4 Ds of Bystander Intervention
Bystander Intervention Training lists ways in which an onlooker can act to mitigate crime without harming himself/ herself or the victim. While each program can be tailored differently to suit specific contexts, here is an overview of key steps when dealing with in-person situations:
- Distract. Distract the harasser with a random question (like asking for directions or the time) to diffuse an uncomfortable situation or invite the person being harassed to join you and step away to safety. Example: “Hi, if that’s bothering you, would you like to join me here?” or “Please come with me, someone is asking for you.”
- Delegate. Inform any nearby authority that can handle the situation by saying, “This person is being harassed. Please help them.” It could be a supervisor, store manager, bus driver, mall cop, etc. Try not to call law enforcement, unless specifically asked to.
- Direct. If needed and if it is safe for you, directly call out the situation to make the harasser aware. With a calm and assertive tone, try saying to the harasser, “Hey, that isn’t appropriate” or “Leave him/ her alone.” Addressing the person being harmed with statements like, “Are you ok?” or “Would you like me to call someone?” can clarify/ prompt how you can help.
- Document.
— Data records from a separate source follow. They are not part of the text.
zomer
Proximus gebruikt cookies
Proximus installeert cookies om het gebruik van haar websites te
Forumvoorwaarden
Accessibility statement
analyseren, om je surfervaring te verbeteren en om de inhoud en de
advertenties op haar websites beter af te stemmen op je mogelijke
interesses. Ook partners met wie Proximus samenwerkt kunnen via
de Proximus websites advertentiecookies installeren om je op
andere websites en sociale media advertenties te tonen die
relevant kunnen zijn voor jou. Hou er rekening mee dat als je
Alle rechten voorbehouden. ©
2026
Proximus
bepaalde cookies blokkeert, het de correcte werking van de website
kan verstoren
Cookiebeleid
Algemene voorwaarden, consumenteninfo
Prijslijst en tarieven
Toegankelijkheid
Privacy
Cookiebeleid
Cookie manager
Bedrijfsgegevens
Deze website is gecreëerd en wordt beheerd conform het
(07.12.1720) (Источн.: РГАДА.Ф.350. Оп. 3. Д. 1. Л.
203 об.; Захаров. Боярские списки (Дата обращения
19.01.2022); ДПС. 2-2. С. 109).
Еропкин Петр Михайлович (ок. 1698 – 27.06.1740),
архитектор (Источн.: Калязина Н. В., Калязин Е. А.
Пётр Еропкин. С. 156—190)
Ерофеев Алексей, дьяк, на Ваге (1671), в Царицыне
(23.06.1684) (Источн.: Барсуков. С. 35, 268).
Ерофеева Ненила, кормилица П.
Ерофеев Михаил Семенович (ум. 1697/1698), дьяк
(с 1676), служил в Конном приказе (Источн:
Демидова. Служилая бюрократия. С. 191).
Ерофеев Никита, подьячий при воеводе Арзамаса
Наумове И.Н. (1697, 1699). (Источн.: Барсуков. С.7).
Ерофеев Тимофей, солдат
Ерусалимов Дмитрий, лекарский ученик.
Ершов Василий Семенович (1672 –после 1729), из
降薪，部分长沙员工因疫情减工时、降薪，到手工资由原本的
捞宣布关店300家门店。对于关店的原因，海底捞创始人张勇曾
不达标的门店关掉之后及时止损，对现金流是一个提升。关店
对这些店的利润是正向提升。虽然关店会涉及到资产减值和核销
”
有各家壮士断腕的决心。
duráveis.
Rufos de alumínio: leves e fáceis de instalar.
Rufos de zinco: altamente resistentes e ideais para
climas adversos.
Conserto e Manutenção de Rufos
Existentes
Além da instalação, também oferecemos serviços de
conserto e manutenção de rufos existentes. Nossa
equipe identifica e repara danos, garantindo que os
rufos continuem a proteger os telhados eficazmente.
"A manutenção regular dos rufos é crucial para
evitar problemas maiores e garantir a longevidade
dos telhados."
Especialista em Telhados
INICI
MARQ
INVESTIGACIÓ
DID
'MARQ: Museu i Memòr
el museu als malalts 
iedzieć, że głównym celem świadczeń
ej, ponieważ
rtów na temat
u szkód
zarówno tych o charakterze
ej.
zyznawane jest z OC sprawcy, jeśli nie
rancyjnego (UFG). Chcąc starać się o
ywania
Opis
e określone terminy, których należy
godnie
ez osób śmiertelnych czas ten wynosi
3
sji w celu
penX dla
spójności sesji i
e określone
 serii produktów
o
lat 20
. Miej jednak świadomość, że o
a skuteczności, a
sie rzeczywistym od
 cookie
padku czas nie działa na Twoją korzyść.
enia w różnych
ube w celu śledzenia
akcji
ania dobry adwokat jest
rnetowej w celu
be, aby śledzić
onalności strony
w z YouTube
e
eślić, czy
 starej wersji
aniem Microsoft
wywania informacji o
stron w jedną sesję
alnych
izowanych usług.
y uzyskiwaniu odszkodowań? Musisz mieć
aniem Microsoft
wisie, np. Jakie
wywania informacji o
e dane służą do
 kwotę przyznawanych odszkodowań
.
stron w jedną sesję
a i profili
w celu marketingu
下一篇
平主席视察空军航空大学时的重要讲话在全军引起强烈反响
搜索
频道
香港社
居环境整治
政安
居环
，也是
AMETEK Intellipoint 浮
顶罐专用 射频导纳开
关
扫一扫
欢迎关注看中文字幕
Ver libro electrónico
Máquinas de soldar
If someone else has intervened with any of the above 3Ds, capturing proof can be helpful for the victim. This can be pictures, videos, or voice recordings. Be subtle but capture clear proof of the location, harasser, and what is being said/ done. Share evidence only with the person being harmed.
How to use Bystander Intervention Training in a hyper-digital, physically distanced world?
Applying these 4Ds to any of the 3 situations mentioned at the beginning gives us some tools to use in the presence of online bullying or cyber harassment. Here is what we can do:
- Respond to the email/ chat discussing an unrelated topic to alter the course of conversation.
- Inform HR, chat admins or supervisors about the harassment so that they can enforce company policies as needed.
- DM the harasser to let them know that their actions and words are being observed and are not appropriate on that forum or as per workplace culture. One can also DM the person being harassed and let them know that the behavior demonstrated to them is inappropriate and has been noticed.
- Take a screenshot (for chats) or a recording (for voice notes, voice calls, or group video calls) of the texts, words, or actions, and share this only with the person being harmed so they can decide what action they would like to take.
In real life, being an active bystander is not about inciting more violence but about getting the person being harmed to safety. In the workplace – physical or online – it is about fostering safe and respectful environments and a positive culture where all people can thrive.